Crease bites his lip but doesn't respond, and Carl can see that this is what tips Marty off. He meets Marty's eyes across the room and shrugs. Marty grins and nods back - letting Carl know he'll let this play out. Whistler's in on it, too - he leans back in his chair and smiles the way he always does, when he knows something the others don't.

"Oh?" he says to Mother.

"'Course," says Mother, absentmindedly, his hands already working determinedly on the keys. "I mean, we've know that for years, but with proof..."

"Mmm?" Whistler hums, questioningly, just to keep him going.

"And the thing is, I've been saying for ages that Buck's algebraic cryptography was used by the Illuminati. Keyless cryptographic puzzles, solvable only by the elite because of their training and education. What better for a group who called themselves the Perfectibilists?" Mother snorts. Carl can tell he's hit the jackpot with this subject; Mother never liked the elite, especially after his eighteen months in jail.

"It's time consuming to decode by hand, but for a document like this that they wouldn't need every day, it's an extra layer of security. Having our computing power means it won't take all day; once the government declassifies the formulas carved inside the pyramids, I'll be able to do this even faster." He taps the keys, frowns, then deletes a line furiously and types something else in (Mother, for someone so good with his hands, is a surprisingly terrible typist).

At this point Carl has to leave the room or he's going to burst, so he offers to run down to the corner bakery and is immediately innundated with requests.

"That's three black coffees, two cheese danishes, and a powdered sugar donut - anything for you, Mother?"

"No, uh... no."

Crease offers up cash for the food silently, seeing Carl's growing nervousness. Carl gives him a terse nod and almost runs to the corner. When he comes back, though, he hesitates outside the office, unable to decide whether he'd rather be in the room when it all comes out or not.

Eventually he goes back in, only to find Marty leaning over Mother's shoulder peering at the screen. Carl gulps, but Marty's only asking a technical question. Whistler's got his head cocked, too, paying close attention to the answer.
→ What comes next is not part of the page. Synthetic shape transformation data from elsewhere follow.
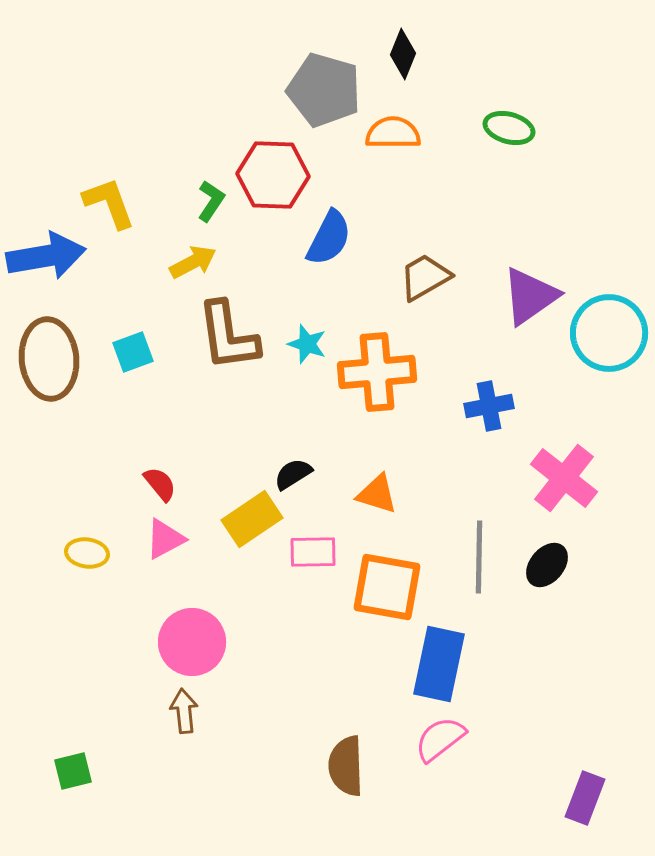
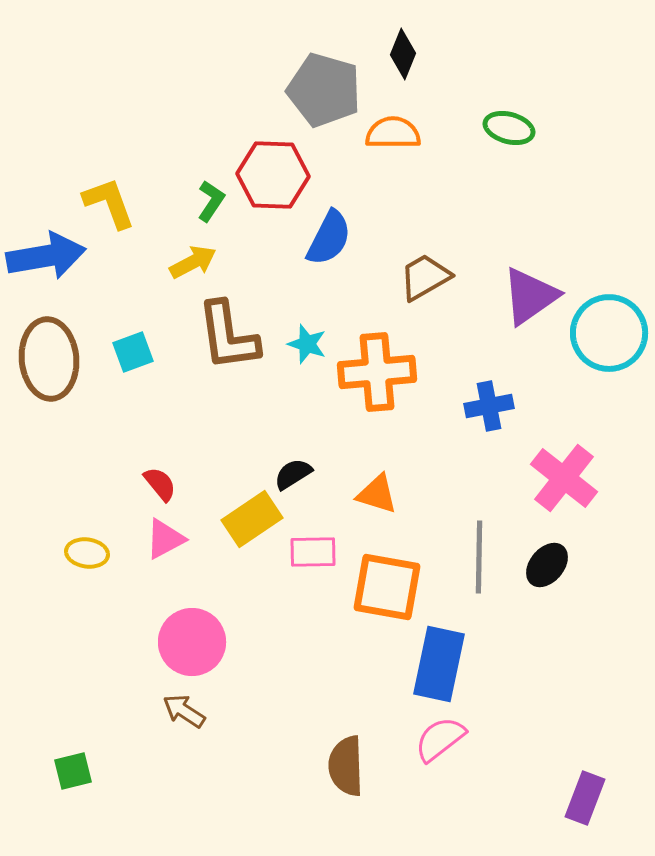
brown arrow: rotated 51 degrees counterclockwise
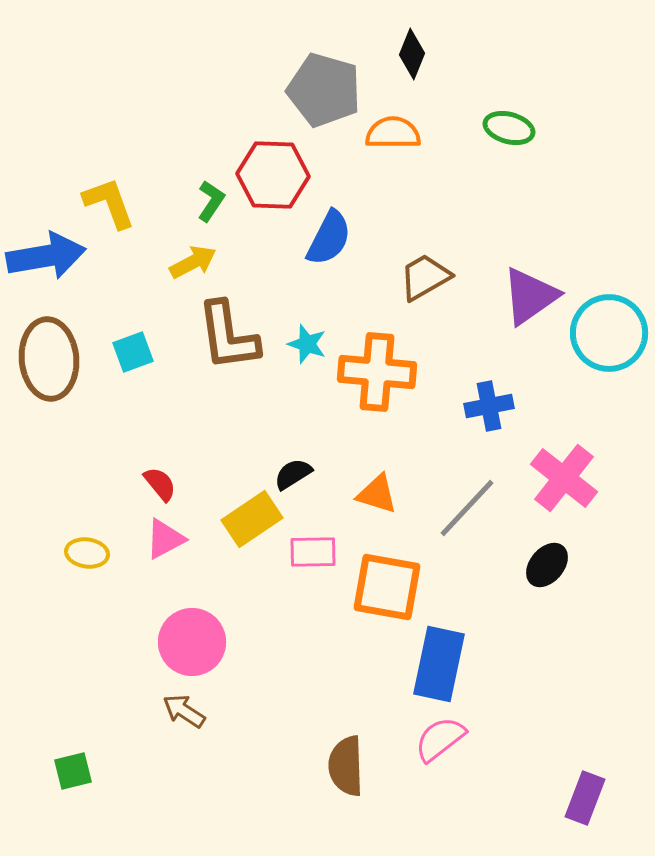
black diamond: moved 9 px right
orange cross: rotated 10 degrees clockwise
gray line: moved 12 px left, 49 px up; rotated 42 degrees clockwise
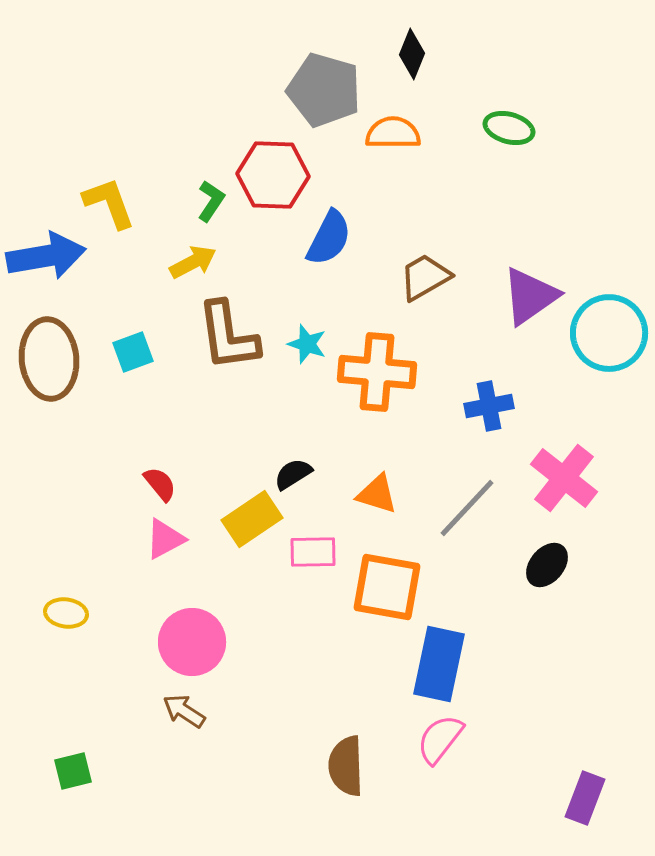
yellow ellipse: moved 21 px left, 60 px down
pink semicircle: rotated 14 degrees counterclockwise
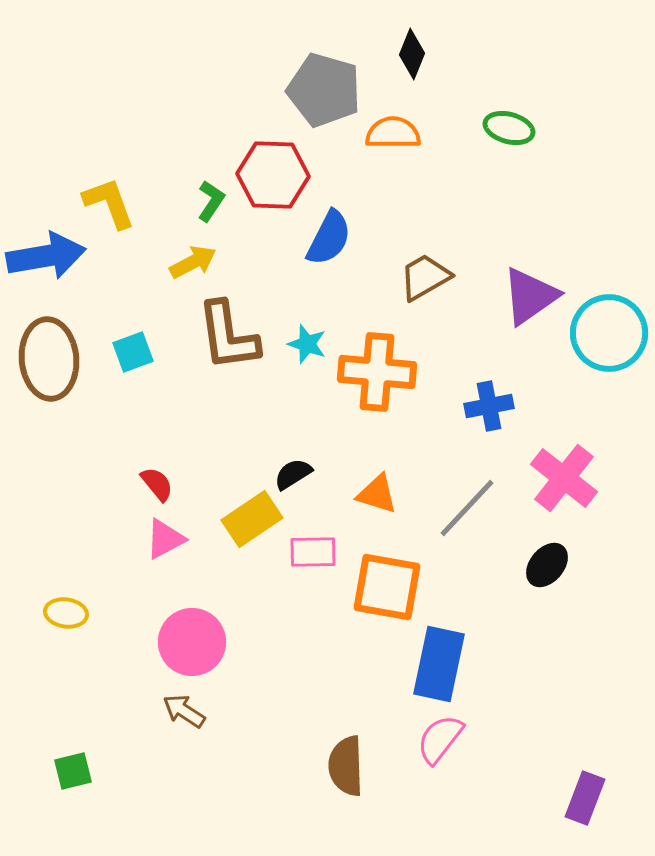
red semicircle: moved 3 px left
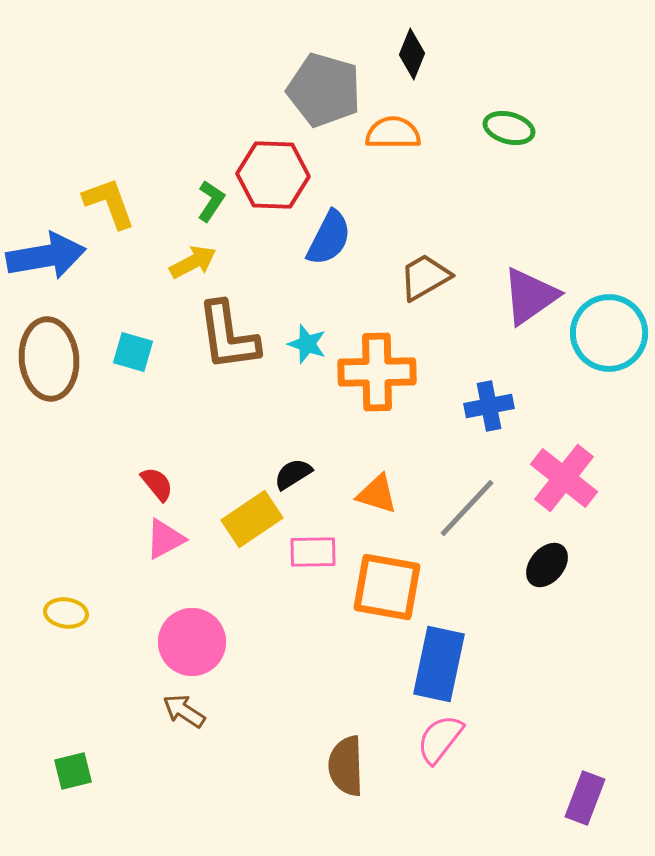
cyan square: rotated 36 degrees clockwise
orange cross: rotated 6 degrees counterclockwise
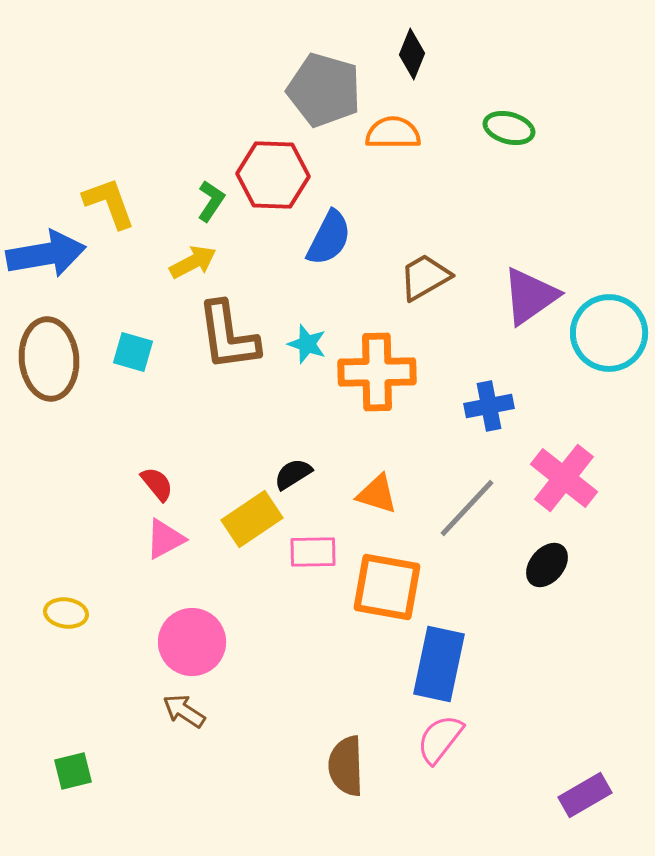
blue arrow: moved 2 px up
purple rectangle: moved 3 px up; rotated 39 degrees clockwise
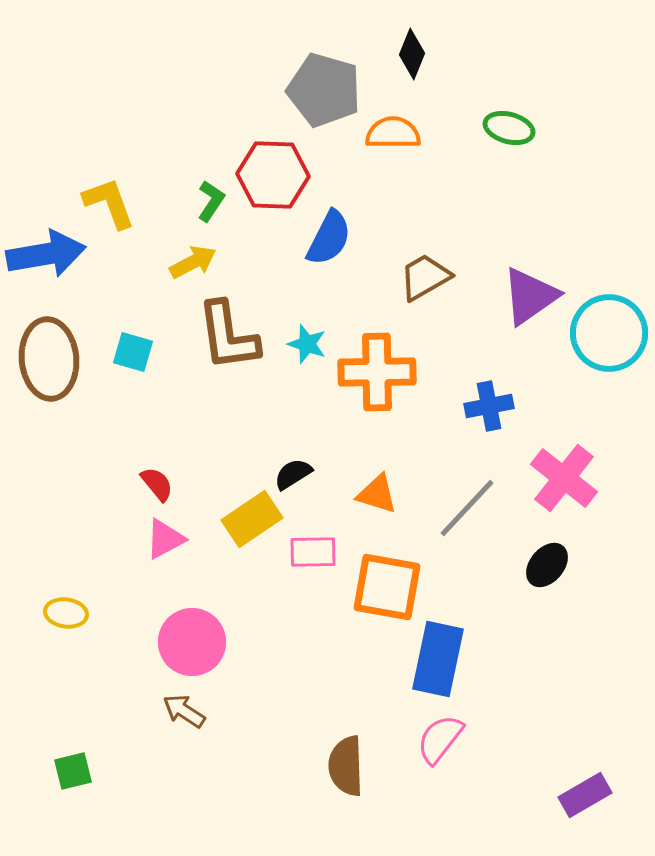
blue rectangle: moved 1 px left, 5 px up
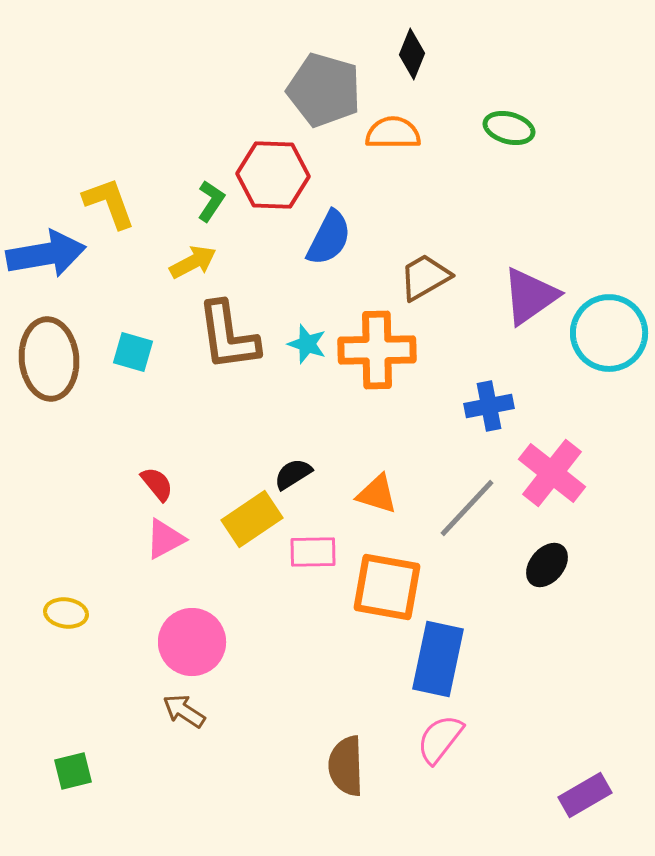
orange cross: moved 22 px up
pink cross: moved 12 px left, 5 px up
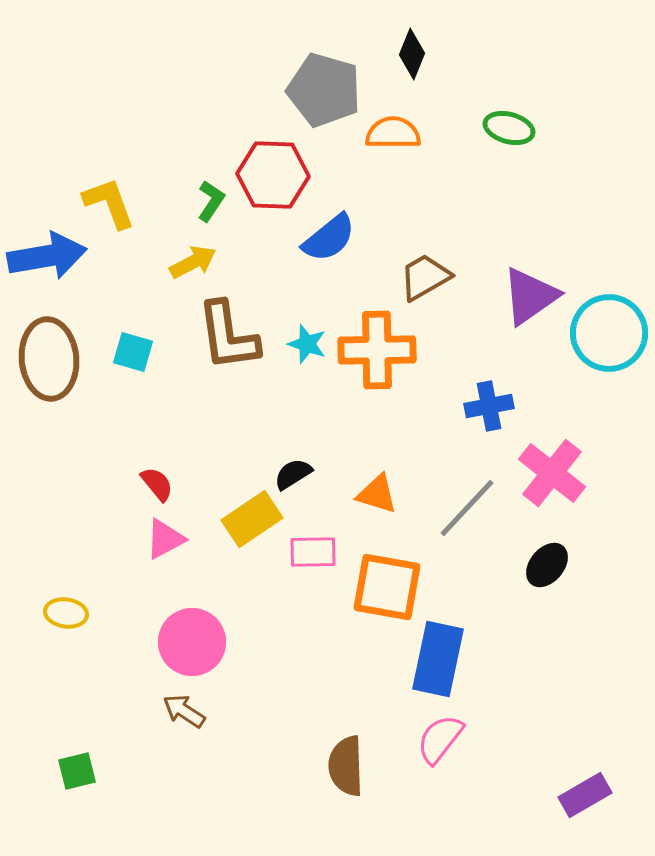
blue semicircle: rotated 24 degrees clockwise
blue arrow: moved 1 px right, 2 px down
green square: moved 4 px right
"So you're running this through a modified Babbage engine?"

"Yeah, I built it last year when we were looking at that Bank on Q street. Thought we might need it to do frequency analysis before we could get into their system. Didn't need it, though - they really ought to work on password security. Anyway, I built one of these things out of Tinker Toys when I was a kid. Dead easy."

Marty gives him an incredulous look. "Right," he says.

"I did," Mother insists. "Well, not one big enough for this kind of work. Same principle, though. Ah," he says. "Got something." Everyone crowds around except for Whistler, coffee and donuts forgotten. "Let me just output the plaintext..."

The message comes up on the screen, and seeing it there in stark black and white makes Carl suddenly a little afraid for his life. Despite Mother's weird beliefs, it wouldn't surprise Carl to find out that his coworker knows twenty seven ways to kill him in his sleep.

"All right, very funny," says Mother. His mouth twists to one side and he shakes his head ruefully.

"What's it say?" asks Whistler.

Marty clears his throat. "It says, uh. It says, 'your Mother wears army boots.'" Whistler lets out a laugh that turns quickly into a cough.

Behind Mother's head, Crease gives Carl a nod, then pulls out a piece of paper and passes it over - it's got a date on it, and a confirmation number.

"Your reservation," he says, smirking. Carl takes it.

"Of course," says Mother, brightening, "this means I'll have something new to hold over Greeney, my guy in London. He's not even awake yet. Maybe I can get him to trade the info about this for those pictures of the grassy knoll he's been promising me."

Crease tries to snatch the paper back, but Carl tightens his fist around it.

"Not even a full minute!" says Crease. "Much less a full day."

"Too late," says Carl, smiling with the satisfaction of a job well done. He jams the paper in his pocket and turns back to the table to pick up his coffee. "Donut?"